COSA FARE SUBITO SUL LUOGO DELL’INCIDENTE
Il primo impatto lascia spesso spaesati, ma le azioni nei minuti successivi al sinistro sono decisive. Scattare fotografie ai veicoli permette di fissare la posizione dei mezzi, lo stato dei danni e, soprattutto, la targa del veicolo estero. Serve per identificare con certezza la controparte, dettaglio fondamentale per l’intera pratica di risarcimento.
Raccogliere i contatti di possibili testimoni oculari si rivela spesso prezioso, specie se la dinamica è controversa. Una dichiarazione scritta o, se possibile, una breve deposizione verbale contribuisce ad avvalorare la propria ricostruzione dei fatti.
Ma il consiglio principe è soprattutto quello di attivare un organo di polizia stradale per i rilievi del caso. Infatti, a norma del già citato art. 126 comma 6 del Codice delle Assicurazioni, “in caso di incidente cagionato nel territorio della Repubblica dalla circolazione di veicoli a motore immatricolati o registrati all’estero, l’UCI può richiedere ai competenti organi di polizia le informazioni acquisite relativamente alle modalità dell’incidente, alla residenza e al domicilio delle parti e alla targa di immatricolazione o altro analogo segno distintivo”.
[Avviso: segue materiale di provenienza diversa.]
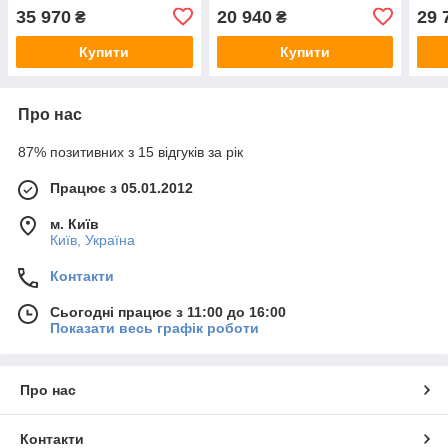
зламостійкий GRIFFON CL
Griffon F. 30CL I. 30.K
315(
35 970
20 940
29 
₴
₴
II.50.E
315(в)х440(ш)х440(гл) 1
клас
472(в)х460(ш)х440(гл) 2
клас, 30хв. Вогнестійкості
Купити
Купити
клас, 30 хв вогнестійкості
Про нас
87% позитивних з 15 відгуків за рік
Працює з 05.01.2012
м. Київ
Київ, Україна
Контакти
Сьогодні працює з 11:00 до 16:00
Показати весь графік роботи
Про нас
Контакти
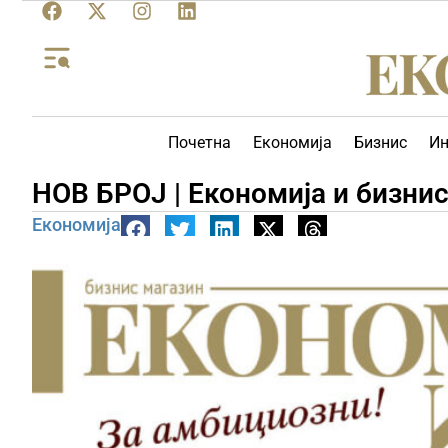
Почетна
Економија
Бизнис
Ин
НОВ БРОЈ | Економија и бизнис
Економија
L’intervento di un organo di polizia stradale, nell’immediatezza del fatto, garantisce i protagonisti del sinistro, in quanto l’accertamento effettuato risulta sicuramente più completo e obiettivo nell’indicazione dei dati e di tutte le informazioni necessarie a ottenere il risarcimento. Non dimentichiamo, infatti, che la relazione sulla dinamica redatta dall’organo di polizia ha efficacia di atto pubblico, mentre il semplice modulo CAI ha un valore in giudizio notevolmente inferiore. Tra l’altro l’organo di polizia intervenuto per i rilievi ha l’obbligo di inviare comunicazione dell’avvenuto incidente all’UCI. Comunque, per non farsi mancare nulla, è consigliabile compilare in maniera dettagliata e completa anche il modulo di constatazione amichevole e inviare la denuncia alla propria compagnia assicurativa entro tre giorni dalla data dell’incidente.
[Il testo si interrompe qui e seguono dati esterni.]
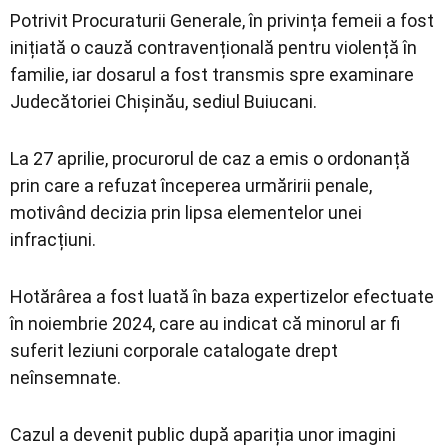
Potrivit Procuraturii Generale, în privința femeii a fost
inițiată o cauză contravențională pentru violență în
familie, iar dosarul a fost transmis spre examinare
Judecătoriei Chișinău, sediul Buiucani.
La 27 aprilie, procurorul de caz a emis o ordonanță
prin care a refuzat începerea urmăririi penale,
motivând decizia prin lipsa elementelor unei
infracțiuni.
Hotărârea a fost luată în baza expertizelor efectuate
în noiembrie 2024, care au indicat că minorul ar fi
suferit leziuni corporale catalogate drept
neînsemnate.
Cazul a devenit public după apariția unor imagini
Recarsi al Pronto Soccorso entro 24/48 ore
Anche in assenza di lesioni appariscenti, recarsi presso un Pronto Soccorso entro 24/48 ore è scelta prudente e tutelante. I traumi da incidenti stradali possono manifestare conseguenze solo dopo alcune ore: la certificazione immediata del danno fisico, tramite referto medico e cartella clinica, costituirà la base per ogni domanda risarcitoria per lesioni personali.
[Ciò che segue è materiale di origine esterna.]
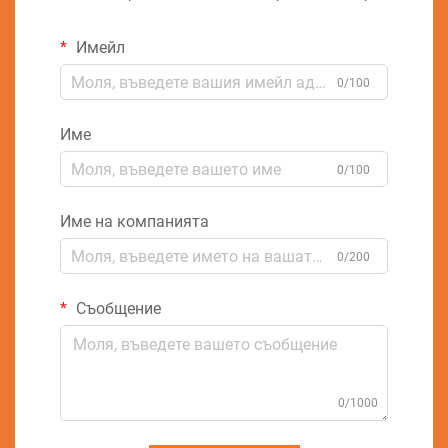
Имейл
0/100
Име
0/100
Име на компанията
0/200
Съобщение
0/1000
Occorre conservare copia di ogni referto, prescrizione e comunicazione fornita dai sanitari, per allegarla alla pratica risarcitoria e garantirsi piena prova del danno subito.
COME INVIARE LA RICHIESTA DI RISARCIMENTO ALL’UCI
Come già anticipato, la domanda di risarcimento va trasmessa all’Ufficio Centrale Italiano all’indirizzo UCI – Corso Sempione, 39 – 20145 Milano. Due le modalità ufficialmente riconosciute:
- Raccomandata A/R (posta cartacea), con ricevuta per prova di avvenuta spedizione ed esito;
- PEC, all’indirizzo [email protected], che garantisce efficacia e valore legale pari alla raccomandata. Ovviamente se si invia la PEC non serve la raccomandata.
In entrambi i casi, conviene conservare la ricevuta dell’invio: la sequenza temporale è essenziale per comprovare rispetto dei termini e per future contestazioni.
Dati obbligatori da inserire nella richiesta
Il modulo da inoltrare (disponibile qui) deve risultare dettagliato: occorre precisare la data e la località del sinistro, i dati anagrafici delle parti, la targa e la nazionalità del veicolo straniero coinvolto, nonché la descrizione tecnica (tipologia, marca, modello).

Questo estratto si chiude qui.